Other realities also played a role. The movie moguls, most of whom were Jewish, feared that making anti-Nazi films or exiting Germany might arouse domestic antisemitism — something they had long faced from a public that loved their films but questioned their Americanism. Finally, Hollywood in the late 1930s and early 1940s operated under a self-imposed but rigorously enforced production code that required moviemakers to respect the citizens of other nations, a mandate Hollywood executives interpreted as “if you don’t have anything nice to say, don’t say anything at all.”

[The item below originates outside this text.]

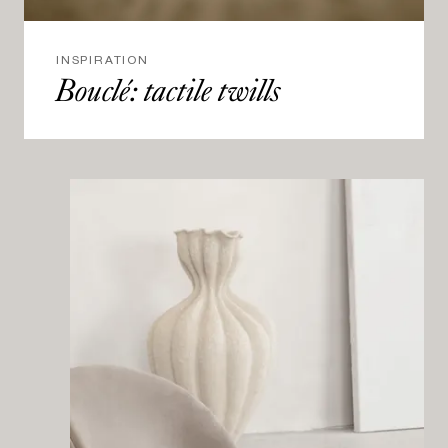
INSPIRATION
Bouclé: tactile twills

Given this history, it might seem surprising to see Hollywood take a stand against Vladimir Putin’s aggression. But most of the factors that shaped Hollywood’s response to Hitler are no longer relevant. The Production Code is no more, fears of triggering antisemites play no discernible role in the Russia pause and the outrage from the Biden administration and the American public toward Putin means that not disengaging from the Russian market would pose far greater political risk.

The industry’s current “pause” is partly a punishment for violating the international order and partly an attempt to pressure the Russian people into demanding an end to the war. It also may be a tacit acknowledgment that being in business with the Russians right now is morally indefensible — just as making money for the Germans would have been in the 1940s.

From the American studios’ perspective, ideally the horror in Ukraine will end quickly so that they can go back to business as usual. The use of the word “pause” and not “cease” certainly indicates that Hollywood doesn’t want this act of protest to be permanent. It’s also worth noting that Russia’s invasion is such a profound disruption to the international order that the studios felt safe in responding. Two years of supply-chain disruptions, whether forced on us by the pandemic or imposed voluntarily as a response to conflict, have reminded us that a global economy in turmoil is bad for business everywhere.

Still, the studios have opened a door that may prove hard to close, especially in an Internet-connected world where — unlike in the 1930s — the potential audience for movies has taken note of atrocities happening around the world. Going forward, what will constitute an act of aggression so egregious that industry leaders have to take a stand? And does it matter how much money the aggressor brings to a film’s bottom line? For example, given how often Hollywood studios have altered their products to accommodate requests from the Chinese regime, it is hard to imagine they would cut off China in retaliation for invading Taiwan.

These are questions Hollywood hesitated to confront before World War II. Now they’re being asked again — and they’re trickier than ever to answer.